The Albanese government has proposed reforms to the capital gains tax discount and negative-gearing rules in the 2026 federal budget [1].

These changes target the primary mechanisms used by Australian investors to build wealth through property and shares. By altering these tax advantages, the government aims to increase federal revenue and address systemic inequities in the tax system [2].

Central to the proposal is a shift in the capital gains tax (CGT) discount. Currently, investors receive a 50% discount [3]. The government intends to replace this with either a smaller discount or a model indexed to inflation [3].

These reforms impact a broad range of stakeholders, including property owners, share investors, and small-business owners [4]. Tech entrepreneurs have also expressed concern that a lower CGT discount could discourage investment in startups [5].

Alongside the CGT changes, the budget includes plans to tighten negative-gearing rules [6]. Negative gearing allows investors to offset losses from investment properties against their taxable income. The government said these measures are intended to improve housing affordability by reducing the incentive for investors to outbid first-home buyers [2].

Investors are already pivoting their strategies to mitigate the impact of the proposed "tax grab" [7]. Some are reconsidering how they allocate capital across corporate structures, superannuation funds, and different asset classes to maintain returns under the new rules [7].
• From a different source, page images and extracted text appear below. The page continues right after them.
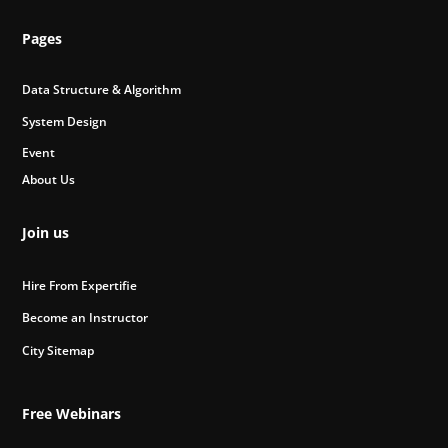
Pages
Data Structure & Algorithm
System Design
Event
About Us
Join us
Hire From Expertifie
Become an Instructor
City Sitemap
Free Webinars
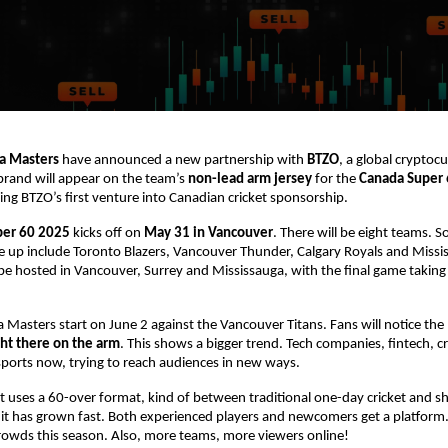
a Masters
have announced a new partnership with
BTZO
, a global cryptoc
brand will appear on the team’s
non-lead arm jersey
for the
Canada Super
g BTZO’s first venture into Canadian cricket sponsorship.
per 60 2025
kicks off on
May 31 in Vancouver
. There will be eight teams. 
ne up include Toronto Blazers, Vancouver Thunder, Calgary Royals and Miss
be hosted in Vancouver, Surrey and Mississauga, with the final game taking 
 Masters start on June 2 against the Vancouver Titans. Fans will notice the
ght there on the arm
. This shows a bigger trend. Tech companies, fintech, c
o sports now, trying to reach audiences in new ways.
uses a 60-over format, kind of between traditional one-day cricket and s
 it has grown fast. Both experienced players and newcomers get a platform
rowds this season. Also, more teams, more viewers online!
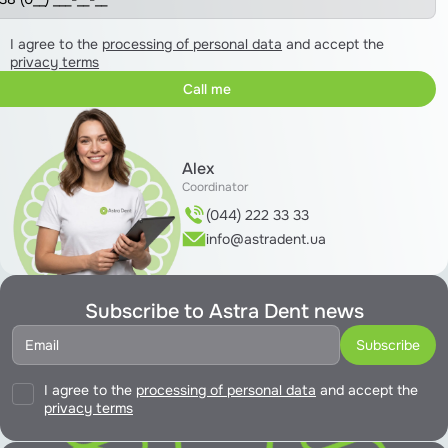
I agree to the
processing of personal data
and accept the
privacy terms
Alex
Coordinator
(044) 222 33 33
info@astradent.ua
Subscribe to Astra Dent news
I agree to the
processing of personal data
and accept the
privacy terms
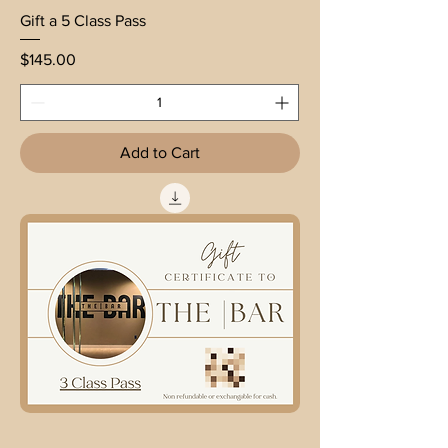
Gift a 5 Class Pass
Price
$145.00
Add to Cart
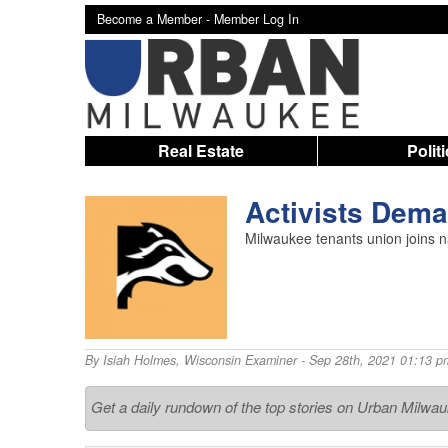
Become a Member -
Member Log In
Real Estate
Polit
Activists Dema
Milwaukee tenants union joins na
By
Isiah Holmes
,
Wisconsin Examiner
- Sep 28th, 2021 01:13 p
Get a daily rundown of the top stories on Urban Milwa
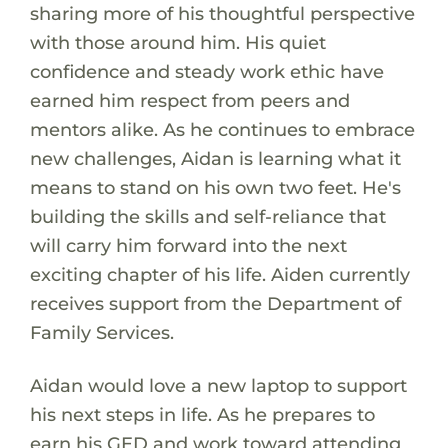
sharing more of his thoughtful perspective
with those around him. His quiet
confidence and steady work ethic have
earned him respect from peers and
mentors alike. As he continues to embrace
new challenges, Aidan is learning what it
means to stand on his own two feet. He's
building the skills and self-reliance that
will carry him forward into the next
exciting chapter of his life. Aiden currently
receives support from the Department of
Family Services.
Aidan would love a new laptop to support
his next steps in life. As he prepares to
earn his GED and work toward attending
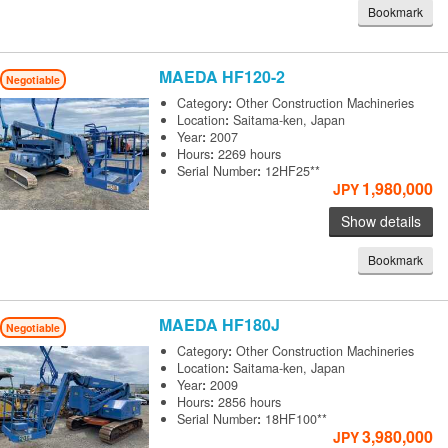
Bookmark
MAEDA
HF120-2
Negotiable
Category
:
Other Construction Machineries
Location
:
Saitama-ken, Japan
Year
:
2007
Hours
:
2269 hours
Serial Number
:
12HF25**
1,980,000
JPY
Show details
Bookmark
MAEDA
HF180J
Negotiable
Category
:
Other Construction Machineries
Location
:
Saitama-ken, Japan
Year
:
2009
Hours
:
2856 hours
Serial Number
:
18HF100**
3,980,000
JPY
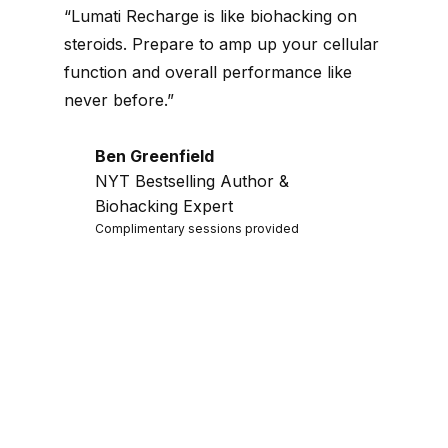
“Lumati Recharge is like biohacking on
steroids. Prepare to amp up your cellular
function and overall performance like
never before.”
Ben Greenfield
NYT Bestselling Author &
Biohacking Expert
Complimentary sessions provided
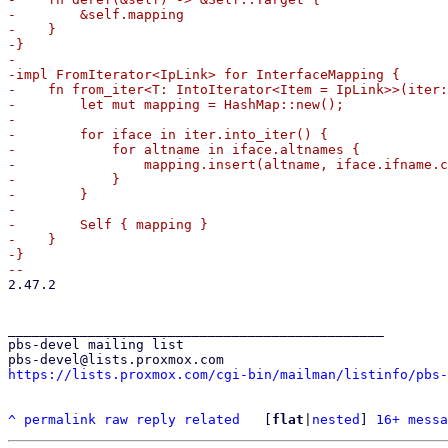
-        &self.mapping

-    }

-}

-

-impl FromIterator<IpLink> for InterfaceMapping {

-    fn from_iter<T: IntoIterator<Item = IpLink>>(iter:
-        let mut mapping = HashMap::new();

-

-        for iface in iter.into_iter() {

-            for altname in iface.altnames {

-                mapping.insert(altname, iface.ifname.c
-            }

-        }

-

-        Self { mapping }

-    }

-}

2.47.2

_______________________________________________

pbs-devel mailing list

https://lists.proxmox.com/cgi-bin/mailman/listinfo/pbs-
^
permalink
raw
reply
related
	[
flat
|
nested
] 
16+ messa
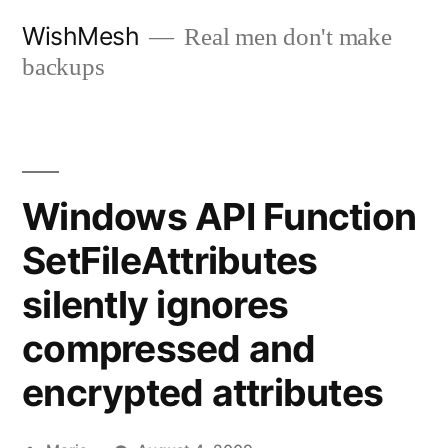
Skip
WishMesh
Real men don't make
to
backups
content
Windows API Function
SetFileAttributes
silently ignores
compressed and
encrypted attributes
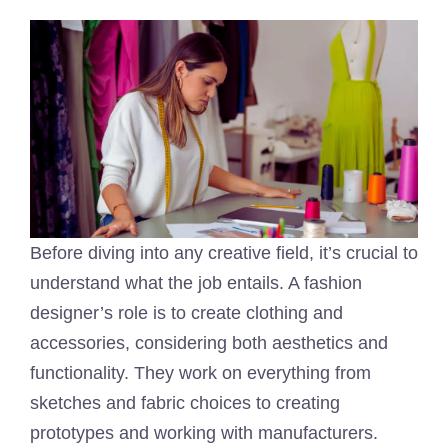
Before diving into any creative field, it’s crucial to
understand what the job entails. A fashion
designer’s role is to create clothing and
accessories, considering both aesthetics and
functionality. They work on everything from
sketches and fabric choices to creating
prototypes and working with manufacturers.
The proposal to move from a 50% discount to an inflation-indexed model represents a significant shift in how the state treats long-term asset growth [6].

The government aims to raise revenue, improve housing affordability, and address perceived inequities.

These reforms signal a shift toward taxing capital gains more like ordinary income, which may reduce the attractiveness of speculative property investment. By curbing the tax advantages of negative gearing and CGT discounts, the government is attempting to decouple housing as a primary investment vehicle to lower entry barriers for residents, though this may lead to short-term volatility in the rental and property markets.